The situation is traumatic, he had, after all, essentially died in her arms. His blood is seeping through her clothes and staining her skin. Anyone would be traumatized. But this isn't the reaction of trauma, at least, not one she's ever had. She takes trauma and locks away what it does to her.

This, though, has bowled her over.

There aren't many things that can cause her to lose all sanity. Friendship, family, and love. Certainly none of those applied to her, right?

No, of course not. She hardly considers him a friend, let alone someone she might love. So what caused her reaction.

She sit and thinks for a long time, long after a cleaner has come to wipe away the blood and sanitize the area. In the end, she can only discern on cause.

Guilt.

Hermione feels guilty. It's her fault that Ron had shown up, her fault that Draco took the spell rather than her, and her fault that he is dead. She's the reason why a mother will have to hear about her son dying from a doctor who hardly knows him, and she's the reason that same woman will have to arrange a funeral for her son all on her own because there is no one else in the world who really cares about their family.

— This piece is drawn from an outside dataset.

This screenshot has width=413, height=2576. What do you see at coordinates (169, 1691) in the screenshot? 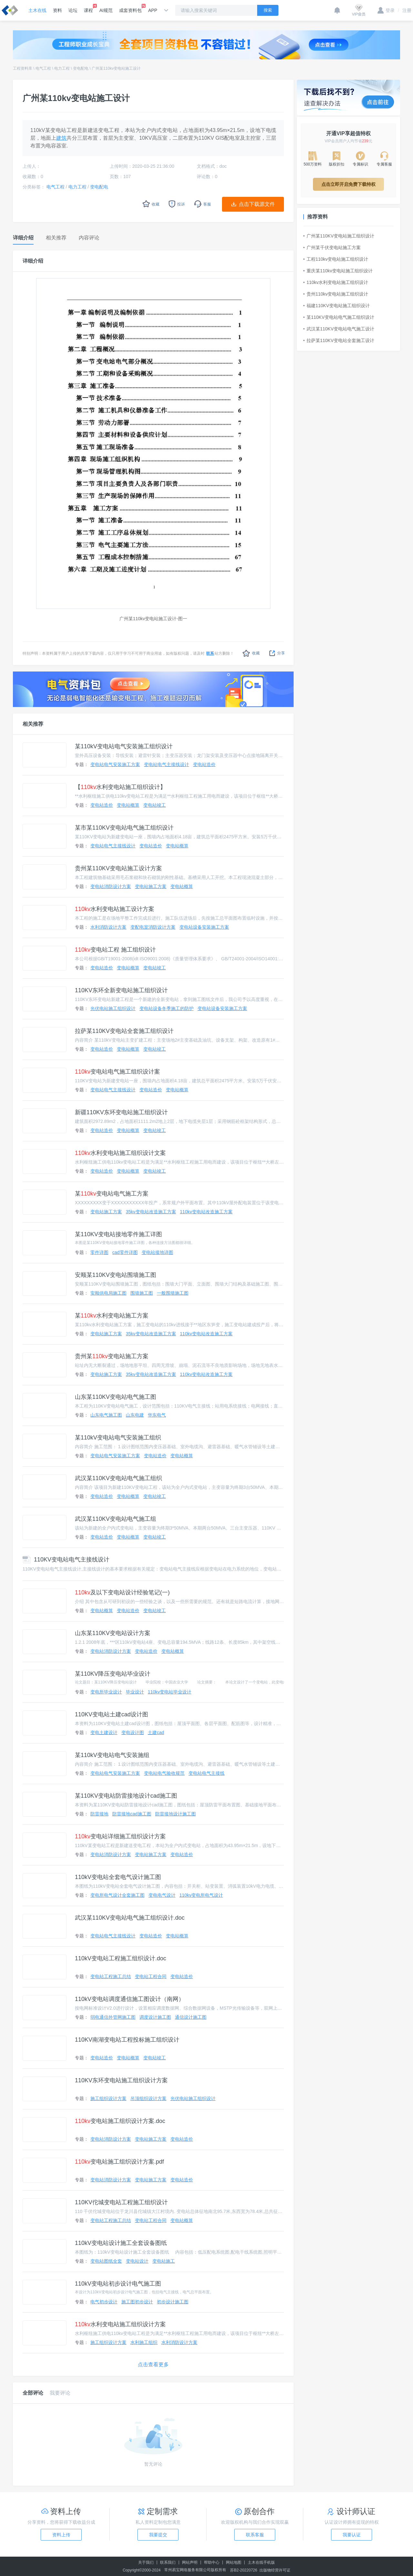 I see `110kv变电站毕业设计` at bounding box center [169, 1691].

Hermione is at fault for not stopping the chain of events that led to Draco's faults, that is true, but she isn't the one who started them.

With the realization, fury bursts forth in her chest, driving her out of her lulled state of mind. None of this would have happened if Ronald hadn't came back. Draco would be alive if he hadn't came back. Ronald is just as much at fault as she is.

If her punishment was watching Draco die, then she will assure that Ron gets his serving of punishment as well. It's the least she can do.